Data:
*** Block opens ***
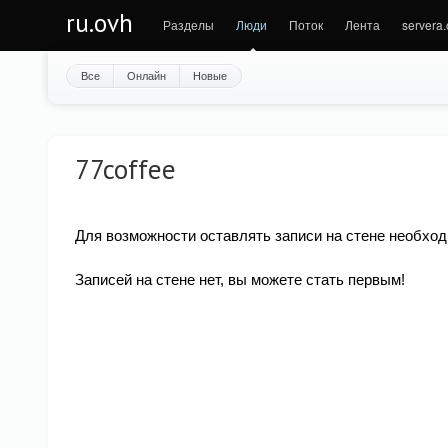
ru.ovh
Разделы
Люди
Поток
Лента
servera
Все
Онлайн
Новые
77coffee
Для возможности оставлять записи на стене необход
Записей на стене нет, вы можете стать первым!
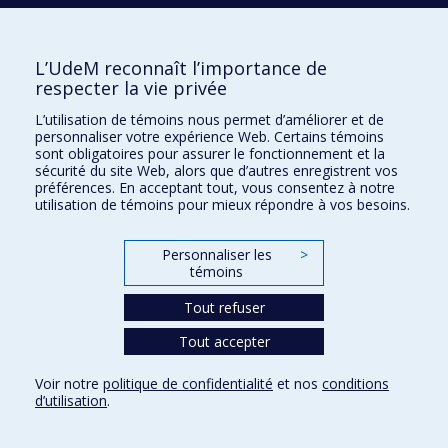
1983
Methode de statique comparative
&quot;silbergerg&quot;: une evaluation
1996
Méthodes d&apos;inférence exactes pour des
L’UdeM reconnaît l’importance de
modèles de régression avec erreur autorégressives et
respecter la vie privée
applications macroéconomiques
L’utilisation de témoins nous permet d’améliorer et de
1995
Méthodes d&apos;inférence exactes pour des
personnaliser votre expérience Web. Certains témoins
modèles de régression avec erreurs autorégressives
sont obligatoires pour assurer le fonctionnement et la
et applications macroéconomiques
sécurité du site Web, alors que d’autres enregistrent vos
préférences. En acceptant tout, vous consentez à notre
1989
Méthodes d&apos;inférence exactes pour deux
utilisation de témoins pour mieux répondre à vos besoins.
régressions de variances différentes
2016
Méthodes de Bootstrap pour les modèles à facteurs
Personnaliser les
>
1990
Micro-économétrie du producteur et Roy-consistance
témoins
2024
Misspeciﬁed ﬁnancial models in a data-rich
Tout refuser
environment
1989
Modèle de déséquilibre appliqué au marché du travail
Tout accepter
1986
Modèle dynamique d&apos;équilibre général
Voir notre
politique de confidentialité
et nos
conditions
temporaire
d’utilisation
.
2017
Modèle espace-état : estimation bayésienne du NAIRU
américain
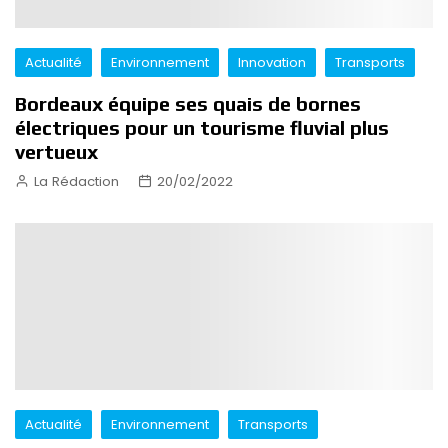
Actualité
Environnement
Innovation
Transports
Bordeaux équipe ses quais de bornes
électriques pour un tourisme fluvial plus
vertueux
La Rédaction
20/02/2022
Actualité
Environnement
Transports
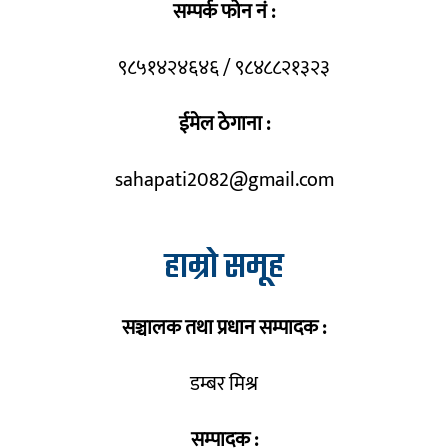
सम्पर्क फोन नं :
९८५१४२४६४६ / ९८४८८२१३२३
ईमेल ठेगाना :
sahapati2082@gmail.com
हाम्रो समूह
सञ्चालक तथा प्रधान सम्पादक :
डम्बर मिश्र
सम्पादक :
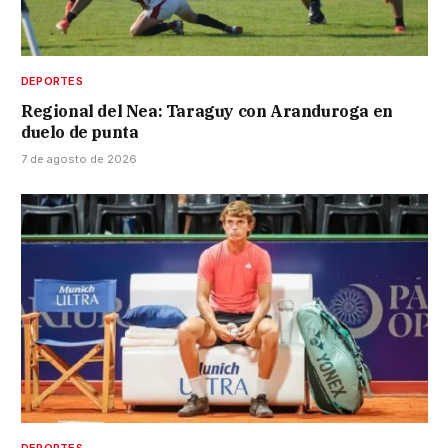
DEPORTES
Regional del Nea: Taraguy con Aranduroga en
duelo de punta
7 de agosto de 2026
DEPORTES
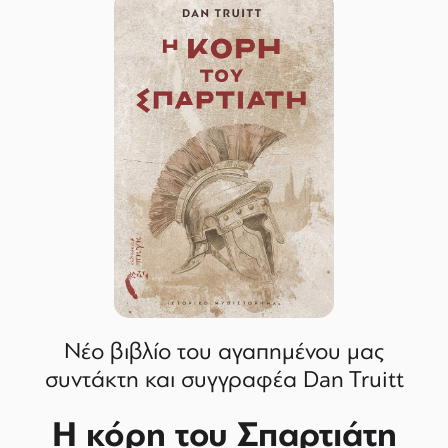
Νέο βιβλίο του αγαπημένου μας
συντάκτη και συγγραφέα Dan Truitt
Η κόρη του Σπαρτιάτη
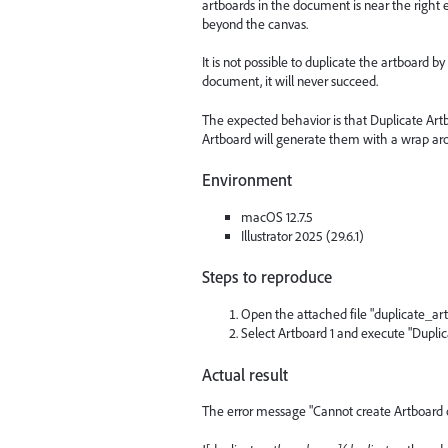
artboards in the document is near the right 
beyond the canvas.
It is not possible to duplicate the artboard b
document, it will never succeed.
The expected behavior is that Duplicate Artb
Artboard will generate them with a wrap ar
Environment
macOS 12.7.5
Illustrator 2025 (29.6.1)
Steps to reproduce
Open the attached file "duplicate_art
Select Artboard 1 and execute "Dupli
Actual result
The error message "Cannot create Artboard ou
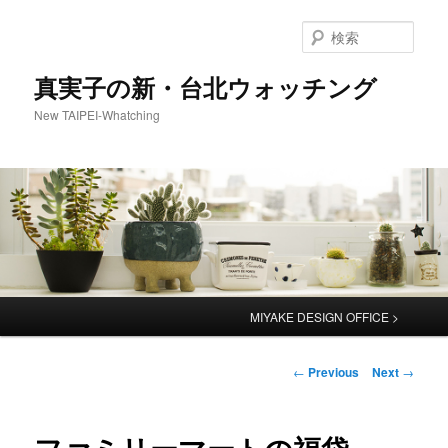
検
索
真実子の新・台北ウォッチング
New TAIPEI-Whatching
Main
MIYAKE DESIGN OFFICE >
menu
Post
←
Previous
Next
→
navigation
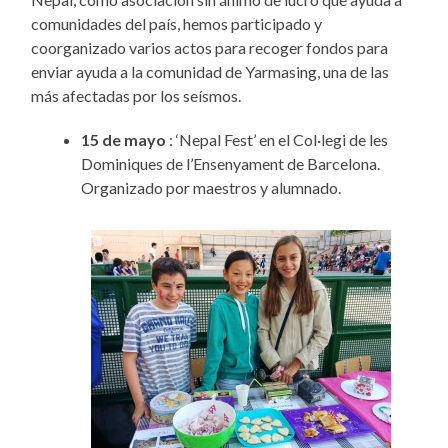
comunidades del país, hemos participado y
coorganizado varios actos para recoger fondos para
enviar ayuda a la comunidad de Yarmasing, una de las
más afectadas por los seísmos.
15 de mayo
: ‘Nepal Fest’ en el Col·legi de les
Dominiques de l’Ensenyament de Barcelona.
Organizado por maestros y alumnado.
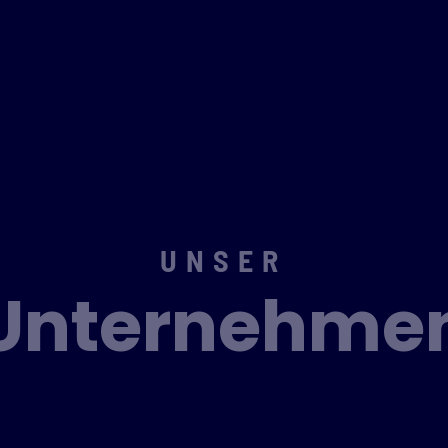
UNSER
Unternehme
*** Block closes ***
Problem details: Each record above has to be written out again in full, but its pictures must not be.

Reply:
ru.ovh
Разделы
Люди
Поток
Лента
servera
Все
Онлайн
Новые
77coffee
Для возможности оставлять записи на стене необход
Записей на стене нет, вы можете стать первым!
1983
Methode de statique comparative
&quot;silbergerg&quot;: une evaluation
1996
Méthodes d&apos;inférence exactes pour des
L’UdeM reconnaît l’importance de
modèles de régression avec erreur autorégressives et
respecter la vie privée
applications macroéconomiques
L’utilisation de témoins nous permet d’améliorer et de
1995
Méthodes d&apos;inférence exactes pour des
personnaliser votre expérience Web. Certains témoins
modèles de régression avec erreurs autorégressives
sont obligatoires pour assurer le fonctionnement et la
et applications macroéconomiques
sécurité du site Web, alors que d’autres enregistrent vos
préférences. En acceptant tout, vous consentez à notre
1989
Méthodes d&apos;inférence exactes pour deux
utilisation de témoins pour mieux répondre à vos besoins.
régressions de variances différentes
2016
Méthodes de Bootstrap pour les modèles à facteurs
Personnaliser les
>
1990
Micro-économétrie du producteur et Roy-consistance
témoins
2024
Misspeciﬁed ﬁnancial models in a data-rich
Tout refuser
environment
1989
Modèle de déséquilibre appliqué au marché du travail
Tout accepter
1986
Modèle dynamique d&apos;équilibre général
Voir notre
politique de confidentialité
et nos
conditions
temporaire
d’utilisation
.
2017
Modèle espace-état : estimation bayésienne du NAIRU
américain
Actualité
Environnement
Innovation
Transports
Bordeaux équipe ses quais de bornes
électriques pour un tourisme fluvial plus
vertueux
La Rédaction
20/02/2022
Actualité
Environnement
Transports
सम्पर्क फोन नं :
९८५१४२४६४६ / ९८४८८२१३२३
ईमेल ठेगाना :
sahapati2082@gmail.com
हाम्रो समूह
सञ्चालक तथा प्रधान सम्पादक :
डम्बर मिश्र
सम्पादक :
DEPORTES
Regional del Nea: Taraguy con Aranduroga en
duelo de punta
7 de agosto de 2026
DEPORTES
Νέο βιβλίο του αγαπημένου μας
συντάκτη και συγγραφέα Dan Truitt
Η κόρη του Σπαρτιάτη
artboards in the document is near the right 
beyond the canvas.
It is not possible to duplicate the artboard b
document, it will never succeed.
The expected behavior is that Duplicate Artb
Artboard will generate them with a wrap ar
Environment
macOS 12.7.5
Illustrator 2025 (29.6.1)
Steps to reproduce
Open the attached file "duplicate_art
Select Artboard 1 and execute "Dupli
Actual result
The error message "Cannot create Artboard ou
検
索
真実子の新・台北ウォッチング
New TAIPEI-Whatching
Main
MIYAKE DESIGN OFFICE >
menu
Post
←
Previous
Next
→
navigation
comunidades del país, hemos participado y
coorganizado varios actos para recoger fondos para
enviar ayuda a la comunidad de Yarmasing, una de las
más afectadas por los seísmos.
15 de mayo
: ‘Nepal Fest’ en el Col·legi de les
Dominiques de l’Ensenyament de Barcelona.
Organizado por maestros y alumnado.
UNSER
Unternehme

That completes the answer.